I can’t say for sure, but it looks like the problem is with your manually created hybrid setup that either OpenDKIM or Virtualmin isn’t handling well.

We only set up a simple config with Domain, Selector, and KeyFile. You also added SigningTable and KeyTable manually, and that’s probably what’s causing the issues.

I don’t think that setup is even recommended. I’d suggest commenting out those extra options out and sticking to the defaults.

You right, it seems that SigningTable and KeyTable are not needed. The were however needed once in the last 2-3 years. We had to add them for the signing to work at all … We just can't remember if this was due to opendkim, virtualmin, or an interaction between the two. After multiple OS upgrades and virtualmin updates, there is no way to tell why this was the case.

And, please, if you manually change a service’s config, it’s really important to mention it right from the start!

While it is true that on the production servers, the two files seems to have caused the problems for existing websites, I'm still no sure if isn't a bug during the creation of new websites.

The whole Additional info - Stuff was done on a developer machine where DKIM was still configured out-of-the box.

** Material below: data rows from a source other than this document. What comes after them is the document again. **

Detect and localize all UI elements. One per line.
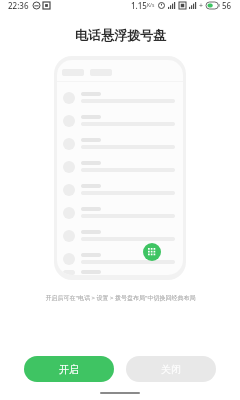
staticText: 关闭 [161,363,181,376]
staticText: + [199,1,204,11]
button[interactable]: 关闭 [126,356,216,382]
staticText: 开启后可在"电话 > 设置 > 拨号盘布局"中切换回经典布局 [45,294,196,302]
staticText: 56 [222,0,232,11]
button[interactable]: Dialpad [143,243,161,261]
button[interactable]: 开启 [24,356,114,382]
staticText: 1.15 [131,0,147,11]
staticText: 22:36 [8,0,29,11]
staticText: 开启 [59,363,79,376]
staticText: 电话悬浮拨号盘 [75,27,166,43]
staticText: K/s [147,2,155,9]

Adding a website without DNS enabled, no matter if emails were enabled or not, should not have let to the emails being signed.

[iliaross]

Adding a website without DNS enabled, no matter if emails were enabled or not, should not have let to the emails being signed.

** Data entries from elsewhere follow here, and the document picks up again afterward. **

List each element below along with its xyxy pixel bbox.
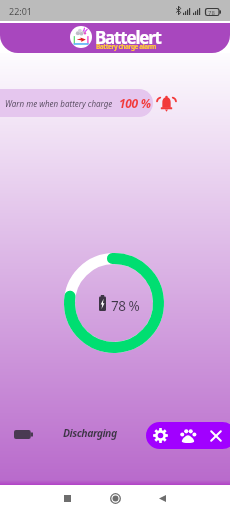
button[interactable]: Close <box>202 422 230 449</box>
button[interactable]: Back <box>152 488 172 508</box>
button[interactable]: Pets <box>174 422 202 449</box>
button[interactable]: Alarm <box>155 92 177 114</box>
staticText: Battelert <box>95 26 161 49</box>
staticText: 78 <box>208 9 215 17</box>
button[interactable]: Warn me when battery charge <box>0 89 153 117</box>
staticText: Warn me when battery charge <box>5 98 113 109</box>
button[interactable]: Settings <box>146 422 174 449</box>
staticText: 22:01 <box>9 5 33 17</box>
staticText: 100 % <box>119 95 151 111</box>
button[interactable]: Home <box>105 488 125 508</box>
staticText: Battery charge alarm <box>96 42 157 51</box>
staticText: 78 % <box>111 297 140 315</box>
staticText: Discharging <box>63 426 117 440</box>
button[interactable]: Recents <box>57 488 77 508</box>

Why is that? DKIM signing should work no matter where the DNS is hosted...

The mail server uses OpenDKIM to sign outgoing emails with its private key, and the receiving server checks the public key through DNS to verify it.

That part doesn’t really depend on where DNS is hosted, does it?

[PitWenkin]

Adding a website without DNS enabled, no matter if emails were enabled or not, should not have let to the emails being signed.

Why is that? DKIM signing should work no matter where the DNS is hosted...

Because  Only those with DNS and email enabled is selected.